WBC considered KYW-FM "an experiment in Cleveland broadcasting" and did not sell or accept any advertising until it could get an understanding of the FM's audience. The format ultimately did not air any commercials throughout its first year and by October 1959, dismissed all local announcers in favor of taped music programmed by Fort Wayne Philharmonic Orchestra director Marshall Turkin. KYW-FM was taken dark in December 1960 when all three stations moved from the Superior Building to 1405 East 6th Street (now the Calfee Building). When KYW-FM returned to air, it simulcast the AM outright; by the end of 1961, WBC acquired 60 hours per week of tapes for KYW-FM, KDKA-FM and WBZ-FM in a group deal. By 1963, KYW-FM programmed independently from noon to 6 p.m. daily.

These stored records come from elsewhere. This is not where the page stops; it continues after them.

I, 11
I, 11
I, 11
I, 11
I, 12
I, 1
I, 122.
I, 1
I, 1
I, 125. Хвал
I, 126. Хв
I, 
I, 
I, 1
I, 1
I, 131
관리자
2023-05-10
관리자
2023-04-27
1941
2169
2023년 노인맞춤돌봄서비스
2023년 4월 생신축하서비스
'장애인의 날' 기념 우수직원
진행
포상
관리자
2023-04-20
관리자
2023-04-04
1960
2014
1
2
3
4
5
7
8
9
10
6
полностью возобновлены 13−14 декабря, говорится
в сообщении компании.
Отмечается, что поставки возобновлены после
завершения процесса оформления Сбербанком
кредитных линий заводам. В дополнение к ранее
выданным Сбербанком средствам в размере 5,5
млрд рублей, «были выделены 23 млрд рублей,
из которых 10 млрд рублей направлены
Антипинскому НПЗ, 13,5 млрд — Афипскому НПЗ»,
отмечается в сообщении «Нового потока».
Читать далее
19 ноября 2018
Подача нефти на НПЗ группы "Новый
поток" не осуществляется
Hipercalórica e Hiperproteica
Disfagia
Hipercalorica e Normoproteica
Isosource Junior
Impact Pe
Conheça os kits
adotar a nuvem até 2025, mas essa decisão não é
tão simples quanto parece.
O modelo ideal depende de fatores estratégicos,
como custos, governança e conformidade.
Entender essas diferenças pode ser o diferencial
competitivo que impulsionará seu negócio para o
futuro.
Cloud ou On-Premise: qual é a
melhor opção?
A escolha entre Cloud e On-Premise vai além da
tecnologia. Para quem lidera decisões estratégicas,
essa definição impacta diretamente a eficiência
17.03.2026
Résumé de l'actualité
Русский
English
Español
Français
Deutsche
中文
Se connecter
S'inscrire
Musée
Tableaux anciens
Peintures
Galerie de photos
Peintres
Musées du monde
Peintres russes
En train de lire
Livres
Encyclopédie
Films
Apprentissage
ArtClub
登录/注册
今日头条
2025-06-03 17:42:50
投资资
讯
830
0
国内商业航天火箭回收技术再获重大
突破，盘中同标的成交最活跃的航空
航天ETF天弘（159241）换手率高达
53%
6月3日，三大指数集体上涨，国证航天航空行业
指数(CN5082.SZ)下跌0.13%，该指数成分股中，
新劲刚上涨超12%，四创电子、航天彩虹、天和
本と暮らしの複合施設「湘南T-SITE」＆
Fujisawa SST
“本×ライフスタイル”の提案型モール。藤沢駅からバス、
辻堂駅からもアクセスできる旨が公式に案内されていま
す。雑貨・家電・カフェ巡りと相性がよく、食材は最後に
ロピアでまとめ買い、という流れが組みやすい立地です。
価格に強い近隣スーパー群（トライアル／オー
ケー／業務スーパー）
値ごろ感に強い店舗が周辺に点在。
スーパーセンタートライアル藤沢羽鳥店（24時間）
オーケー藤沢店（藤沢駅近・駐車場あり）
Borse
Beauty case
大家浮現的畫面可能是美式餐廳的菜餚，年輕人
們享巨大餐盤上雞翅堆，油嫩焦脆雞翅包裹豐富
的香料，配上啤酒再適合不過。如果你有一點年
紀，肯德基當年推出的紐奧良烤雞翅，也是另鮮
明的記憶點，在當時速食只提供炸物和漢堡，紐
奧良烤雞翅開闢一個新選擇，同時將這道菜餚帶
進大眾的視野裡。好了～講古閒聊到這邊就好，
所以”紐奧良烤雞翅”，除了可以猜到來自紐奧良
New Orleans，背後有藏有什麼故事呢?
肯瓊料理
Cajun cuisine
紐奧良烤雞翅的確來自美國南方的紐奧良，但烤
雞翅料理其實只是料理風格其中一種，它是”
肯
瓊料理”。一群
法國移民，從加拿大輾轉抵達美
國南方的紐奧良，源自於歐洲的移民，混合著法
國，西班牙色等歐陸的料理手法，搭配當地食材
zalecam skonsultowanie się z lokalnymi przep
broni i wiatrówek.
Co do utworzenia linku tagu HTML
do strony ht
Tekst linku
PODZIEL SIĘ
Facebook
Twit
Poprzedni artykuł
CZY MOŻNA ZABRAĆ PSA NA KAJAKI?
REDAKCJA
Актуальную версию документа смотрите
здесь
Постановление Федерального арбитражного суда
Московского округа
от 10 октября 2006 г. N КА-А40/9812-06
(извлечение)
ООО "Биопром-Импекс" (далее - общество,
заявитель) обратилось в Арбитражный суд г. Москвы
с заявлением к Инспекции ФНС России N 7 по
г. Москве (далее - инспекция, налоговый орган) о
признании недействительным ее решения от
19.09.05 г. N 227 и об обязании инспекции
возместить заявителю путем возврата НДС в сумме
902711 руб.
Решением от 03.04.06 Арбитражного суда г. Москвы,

=== Justice Department lawsuit, FCC scrutiny and swap back to NBC ===
Almost immediately after the 1956 trade was approved, published reports claimed NBC engaged in coercion, drawing interest from the U.S. Justice Department (DOJ). During a Senate Commerce Committee hearing in the spring of 1956, WBC president Donald McGannon testified NBC threatened to withdraw their affiliations from WBC's stations in Boston, Philadelphia and Pittsburgh if the swap was not agreed to. The DOJ filed a civil lawsuit against NBC and RCA on December 5, 1956, on violating antitrust law with the swap; in reply, FCC chairman George McConnaughey wished to have seen the DOJ's letter before approving the deal, but his vote was unchanged. The lawsuit also accused the swap of being illegal and called for the Philadelphia licenses to be revoked. The FCC conditionally renewed the licenses for NBC's Philadelphia stations, WRCV and WRCV-TV, in July 1957 amid a $150 million lawsuit filed by Philco (equivalent to $ in ). One month later, Philco filed a protest against the renewals.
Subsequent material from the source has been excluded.